Work required
Find the line holding "You are a GUI" in the entries below. Give it again exactly, along with every line after it up to and including the line holding "Instagram (258, 2467)".

Record extracts
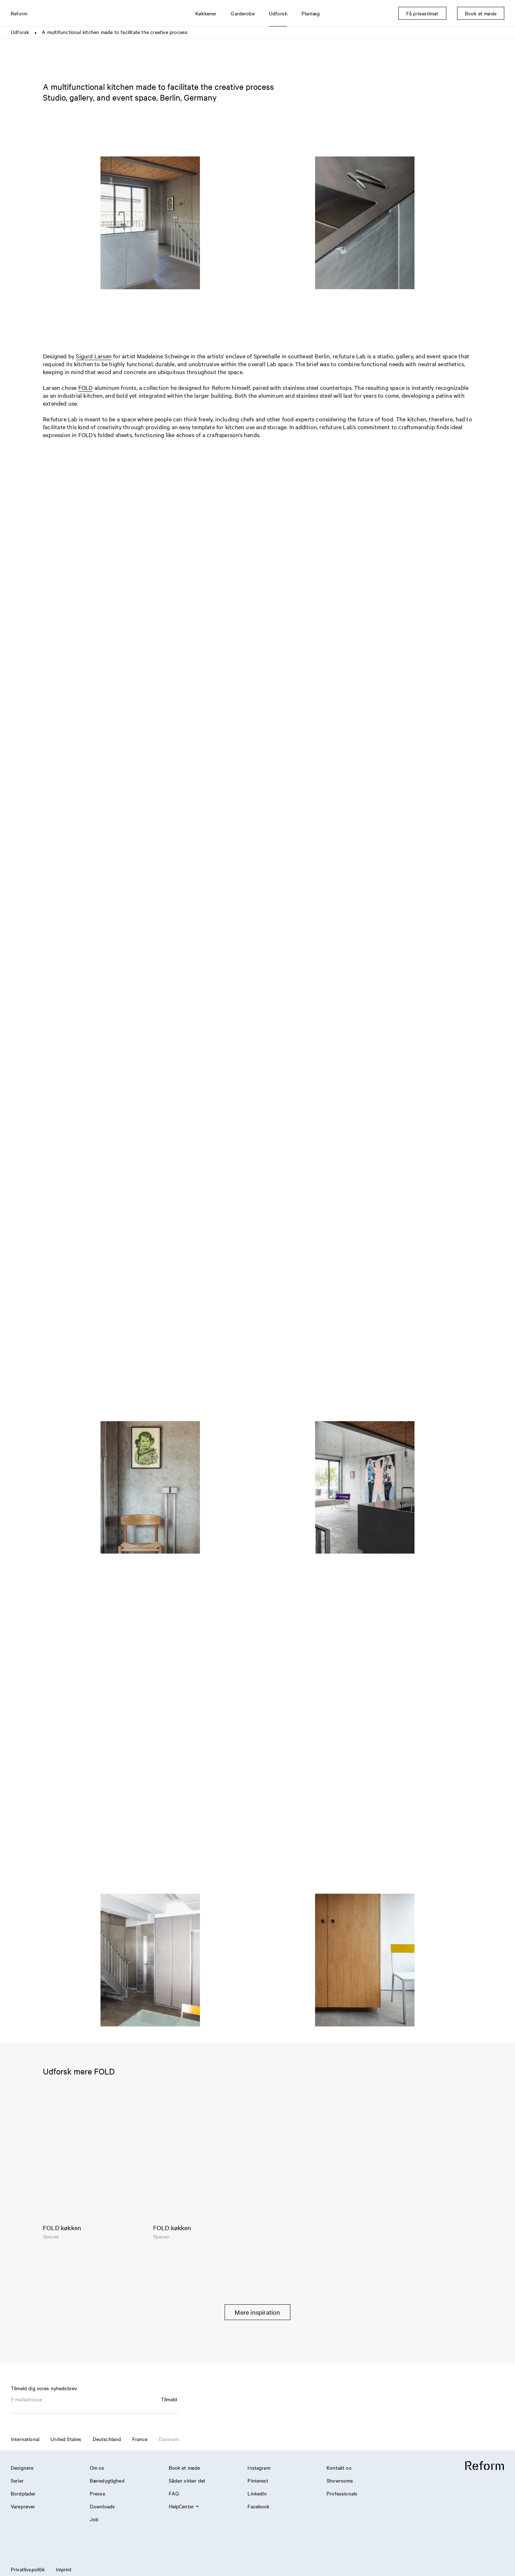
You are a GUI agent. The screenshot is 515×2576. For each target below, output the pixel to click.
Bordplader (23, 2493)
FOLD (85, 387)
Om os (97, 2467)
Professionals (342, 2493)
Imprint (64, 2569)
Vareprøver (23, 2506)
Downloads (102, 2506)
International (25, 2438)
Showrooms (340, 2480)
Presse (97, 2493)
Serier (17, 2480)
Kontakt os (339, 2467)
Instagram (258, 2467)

==

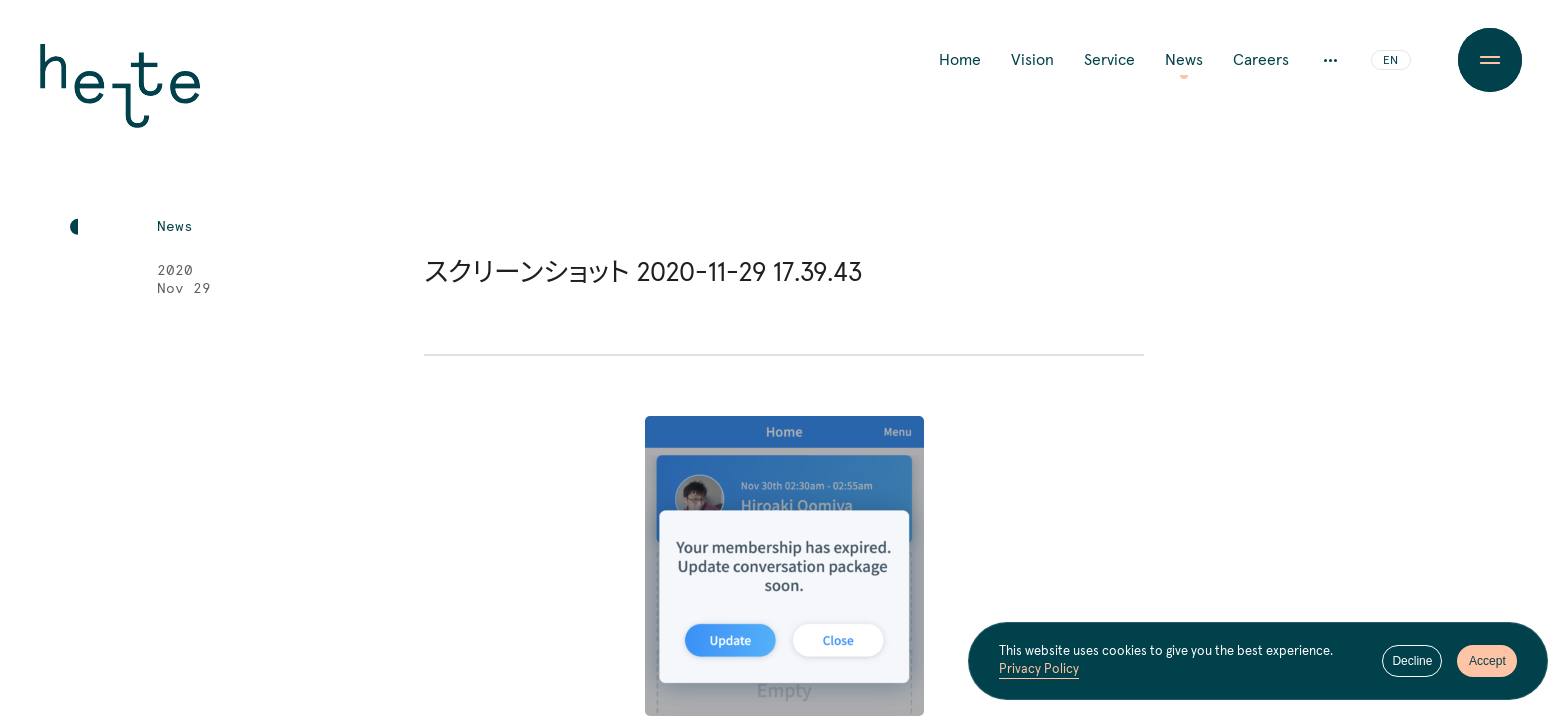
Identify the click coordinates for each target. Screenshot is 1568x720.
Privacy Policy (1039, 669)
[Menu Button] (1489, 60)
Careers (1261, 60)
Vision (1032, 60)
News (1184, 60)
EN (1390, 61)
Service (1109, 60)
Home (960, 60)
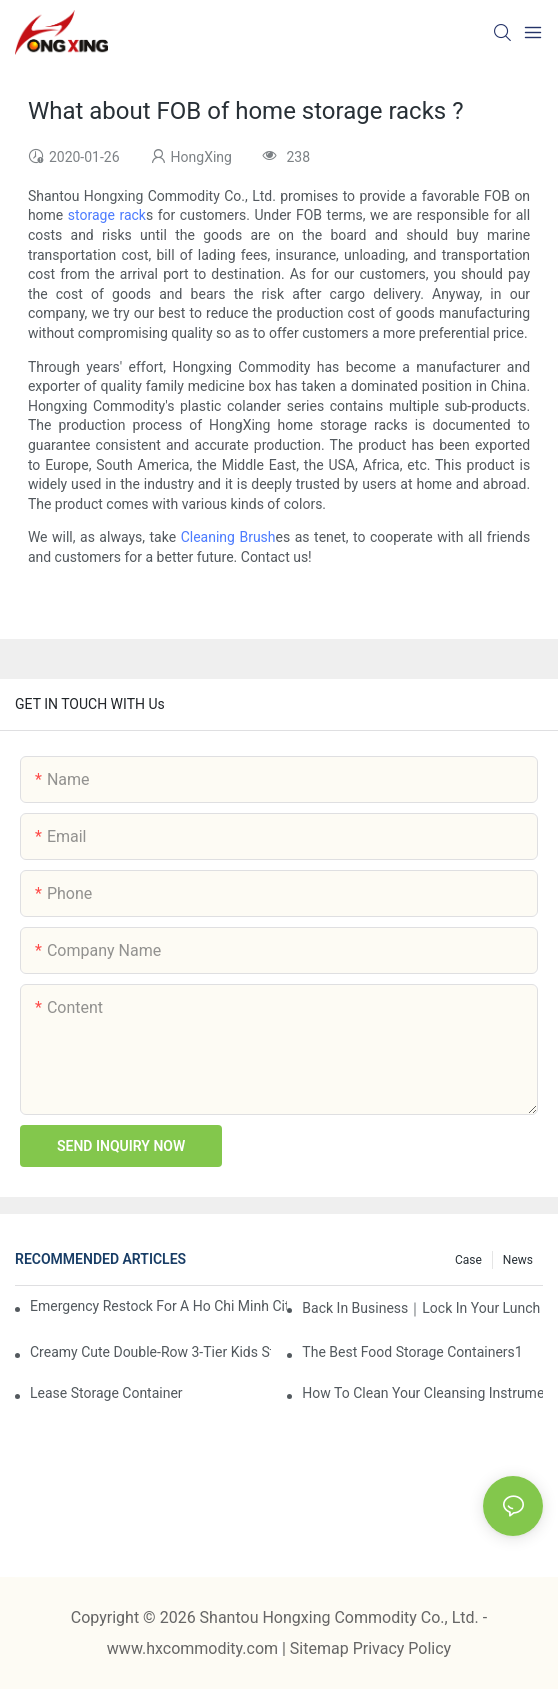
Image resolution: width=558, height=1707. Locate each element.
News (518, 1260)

Completed exercise
You are a GUI agent. The screenshot is 515×2576. For each target below, output the pixel to click.
Bordplader (23, 2493)
FOLD (85, 387)
Om os (97, 2467)
Professionals (342, 2493)
Imprint (64, 2569)
Vareprøver (23, 2506)
Downloads (102, 2506)
International (25, 2438)
Showrooms (340, 2480)
Presse (97, 2493)
Serier (17, 2480)
Kontakt os (339, 2467)
Instagram (258, 2467)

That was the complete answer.